It is a warm spring day. A man is attempting to work on his book on a train between London and Birmingham. But the man has been unable to think even a coherent sentence since a woman entered the carriage and seated herself opposite him. This woman has short brown hair and wears jeans, trainers and a canary-yellow sweater. He notices she has little freckles around her nose. He imagines caressing the back of her neck, sliding his hand inside the sleeve of her pullover, watching her fall asleep beside him...

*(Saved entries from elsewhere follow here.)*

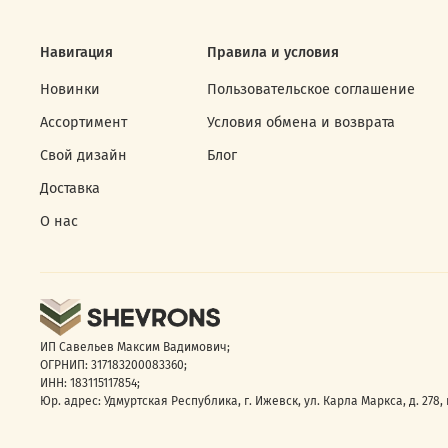
Навигация
Правила и условия
Новинки
Пользовательское соглашение
Ассортимент
Условия обмена и возврата
Свой дизайн
Блог
Доставка
О нас
ИП Савельев Максим Вадимович;
ОГРНИП: 317183200083360;
ИНН: 183115117854;
Юр. адрес: Удмуртская Республика, г. Ижевск, ул. Карла Маркса, д. 278, к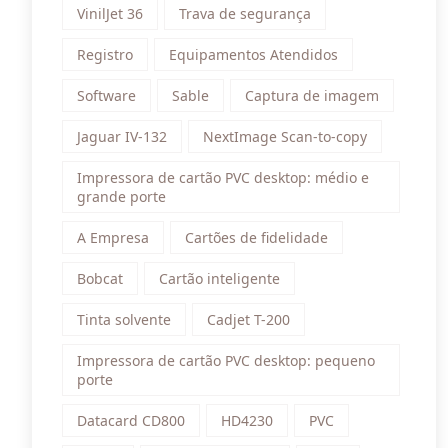
VinilJet 36
Trava de segurança
Registro
Equipamentos Atendidos
Software
Sable
Captura de imagem
Jaguar IV-132
NextImage Scan-to-copy
Impressora de cartão PVC desktop: médio e
grande porte
A Empresa
Cartões de fidelidade
Bobcat
Cartão inteligente
Tinta solvente
Cadjet T-200
Impressora de cartão PVC desktop: pequeno
porte
Datacard CD800
HD4230
PVC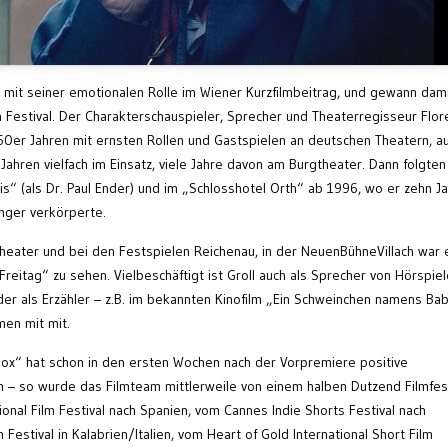
y mit seiner emotionalen Rolle im Wiener Kurzfilmbeitrag, und gewann dam
stival. Der Charakterschauspieler, Sprecher und Theaterregisseur Flor
960er Jahren mit ernsten Rollen und Gastspielen an deutschen Theatern, a
hren vielfach im Einsatz, viele Jahre davon am Burgtheater. Dann folgten
is“ (als Dr. Paul Ender) und im „Schlosshotel Orth“ ab 1996, wo er zehn J
inger verkörperte.
theater und bei den Festspielen Reichenau, in der NeuenBühneVillach war 
 Freitag“ zu sehen. Vielbeschäftigt ist Groll auch als Sprecher von Hörspiel
 als Erzähler – z.B. im bekannten Kinofilm „Ein Schweinchen namens Bab
men mit mit.
ox“ hat schon in den ersten Wochen nach der Vorpremiere positive
n – so wurde das Filmteam mittlerweile von einem halben Dutzend Filmfest
ional Film Festival nach Spanien, vom Cannes Indie Shorts Festival nach
m Festival in Kalabrien/Italien, vom Heart of Gold International Short Film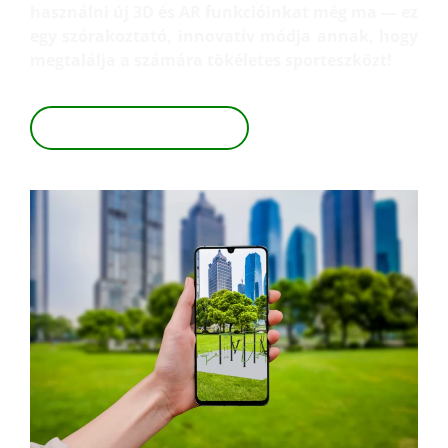
használni új 3D és AR funkcióinkat még ma — ez
egy szórakoztató, innovatív módja annak, hogy
megtalálja a számára tökéletes sporteszközt!
TEKINTSE MEG 3D-BEN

He speculates that she may be a teacher or a graphic designer, or a doctor specialising in genetic research. He considers asking her for the time, for directions to the loo... He longs for a train crash - he would guide her safely outside, where they would be given lukewarm tea and stare into each other's eyes. But because the train seems disinclined to derail, the man cannot help leaning over to ask the angel if she might have a spare ballpoint pen as his dastardly fountain pen has decided to run out of ink...

Philosophers have not traditionally been interested by the tribulations of love. Arthur Schopenhauer (1788-1860), was puzzled by this indifference:


'We should be surprised that a matter that generally plays such an important part in the life of man has hitherto been almost entirely ignored by philosophers, and lies before us as raw and untreated material'


The neglect seemed strange to Schopenhauer. He wondered how it was that Philosophers had not thought about love. Because love:


'...interrupts at every hour the most serious occupations, and sometimes perplexes for a while even the greatest minds... It knows how to slip its love-notes and ringlets even into ministerial portfolios and philosophical manuscripts...'


Like Michel de Montaigne, Schopenhauer was concerned with what made man less than reasonable. He concurred that our minds were subservient to our bodies, despite our arrogant faith to the contrary. But Schopenhauer went further. He gave a name to a force within us which he felt invariably had precedence over reason: the will-to-life (Wille zum Leben) - defined as an inherent drive within human beings to stay alive and reproduce. It ensured that the most cerebral, career-minded individuals would be seduced by the sight of gurgling infants, or if they remained unmoved, that they were likely to conceive a child anyway, and love it fiercely on arrival. And it was this will-to-life that drove people to lose their reason over pretty passengers on long-distance train journeys from Birmingham to London...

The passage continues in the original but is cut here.